Eskiden evlerde televizyon, telefon, buzdolabı, bilgisayar, araba tekti. Bunlar, tüm ailenin ihtiyaçlarını karşılıyordu. Bunlar ortak paylaşım olunca hem aile bireyleri birlikteliklerini sağlıyor hem de ailenin ekonomik gücünü fazla zorlamıyordu.
Oysa günümüzde her odada bir televizyon ve salon içinde dev ekranlı plazma, herkesin elinde birer dokunmatik telefon ve internetiyle beraber, buzdolapları yetmez oldu derin dondurucular, araba eşlerin yanında çocuklara da alınmaya başlandı. Aile bireylerinin teknolojik ihtiyaçlarının yanı sıra eğitim ihtiyaçları da aile bütçesini zorlamaya başladı.
Hayat teknolojiye bağlı kalınca babalarda daha fazla kazanmak için daha fazla çalışmaya başladılar. Eve geç saatlerde gelen babalar, çocuklarına gereken ilgi ve alaka gösteremeyeceklerinden aile bağlarını ayakta tutan direklerde zayıflamaya başlayacaktır.
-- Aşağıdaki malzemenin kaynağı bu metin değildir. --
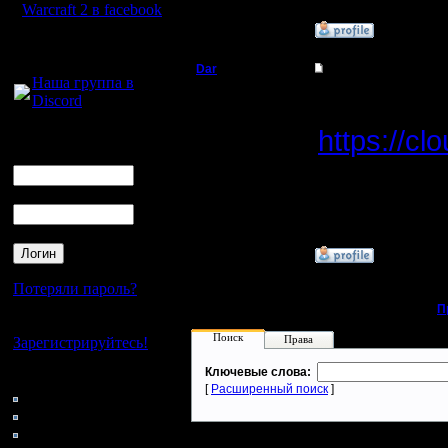
Warcraft 2 в facebook
»
22.10.18 00:00
Для голосового
общения:
Dar
Re: Помогите с ред
Наша группа в
Полубог
Discord
Вот тут с
https://c
Логин
Регистрация:
Ник
21.7.16
вот этот 
Сообщений: 449
Откуда:
Пароль
Махачкала
»
24.10.18 15:06
Потеряли пароль?
«
П
Нет своего аккаунта?
Поиск
Права
Зарегистрируйтесь!
Ключевые слова:
Кто на сайте
[
Расширенный поиск
]
237: Гости
0: Пользователи
4121: Пользователи с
Daha düne kadar sabah kahvaltıları ailecek birlikte yapılır, işine giden işine okuluna giden okuluna giderdi. Günümüzde sabah kahvaltıları kalktı. Babalar işyerlerinde, çocuklar okulda kahvaltı yapmaktadır.
Akşam yemekleri ise çocuklar, okuldan gelince yiyor ve odalarına çekilmektedirler. Baba işten ne zaman gelirse o zaman yiyor. Baba çocukların çocuklarda babaların yüzünü görmemektedirler.
Oysa eskiden aile bireyleri akşamları yemekte birlikte olunur ve günü değerlendirirlerdi. Aile değerlerinden tutunda toplumsal kurallara kadar her şeyi çocuklar burada öğrenirlerdi. Harçlıklar babadan alınır ve babalarında evde bir ağırlığı vardı.
Çocuklar eskiden babalarında çekinirdi, annelerde bunun için söz dinlemeyen çocukları babalarıyla korkuturdu. Günümüzde ise çocuklar iş yoğunluğunun içinde babalarını gör(e)memektedir. Görenlerde geç saatlerde görmekte ve “Aaa, babam gelmiş!” “Meraba baba!” diyerek odalarını çekilmektedir.
Ailede babanın ağırlığına dikkat çeken İmam Gazali Hazretleri, baba ve çocuk terbiyesi hakkında şöyle demektedir:
“Baba, baba olduğunu, büyüklüğünü hissettirmelidir. Anne de çocuğunu baba ile korkutmalıdır. Gündüz uyutmamalıdır, zira gevşek olur. Yumuşak yatakta yatırmak doğru değildir. Hafif sert yatakta yatırılırsa bedeni kuvvetli olur. Çocuğa fazla baskı yapmamalıdır. Sıkılmaktan ve üzülmekten dolayı kötü huy peyda eder ve kalbi katılaşır.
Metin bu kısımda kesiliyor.